▸ WORK ORDER:
Report every line of the records that contains the word "Panigale".

▸ INPUT RECORDS:
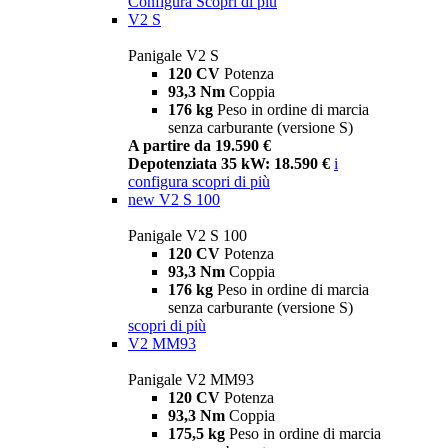
Configura
Scopri di più
V2 S
Panigale V2 S
120 CV
Potenza
93,3 Nm
Coppia
176 kg
Peso in ordine di marcia
senza carburante (versione S)
A partire da 19.590 €
Depotenziata 35 kW: 18.590 €
i
configura
scopri di più
new
V2 S 100
Panigale V2 S 100
120 CV
Potenza
93,3 Nm
Coppia
176 kg
Peso in ordine di marcia
senza carburante (versione S)
scopri di più
V2 MM93
Panigale V2 MM93
120 CV
Potenza
93,3 Nm
Coppia
175,5 kg
Peso in ordine di marcia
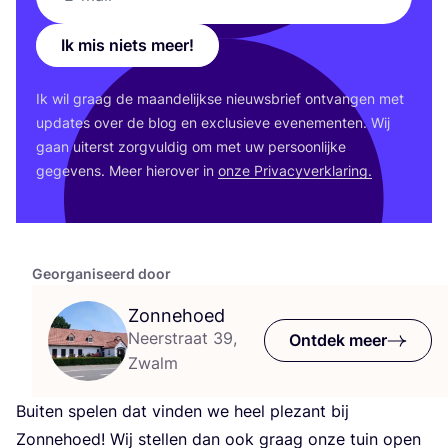
Ik mis niets meer!
Ik wil graag de maan­de­lijk­se nieuws­brief ont­van­gen met
upda­tes over de blog en exclu­sie­ve eve­ne­men­ten. Wij
gaan uiterst zorg­vul­dig om met uw per­soon­lij­ke
gege­vens. Meer hier­over in
onze Pri­va­cy­ver­kla­ring.
Georganiseerd door
Zonnehoed
Neerstraat 39,
Ontdek meer
Zwalm
Bui­ten spe­len dat vin­den we heel ple­zant bij
Zon­ne­hoed! Wij stel­len dan ook graag onze tuin open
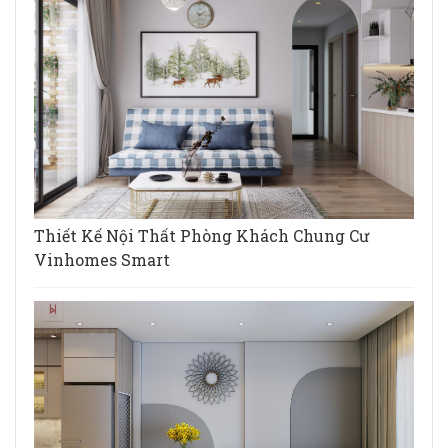
Thiết Kế Nội Thất Phòng Khách Chung Cư
Vinhomes Smart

▸ ANSWER SPACE:
Panigale V2 S
Panigale V2 S 100
Panigale V2 MM93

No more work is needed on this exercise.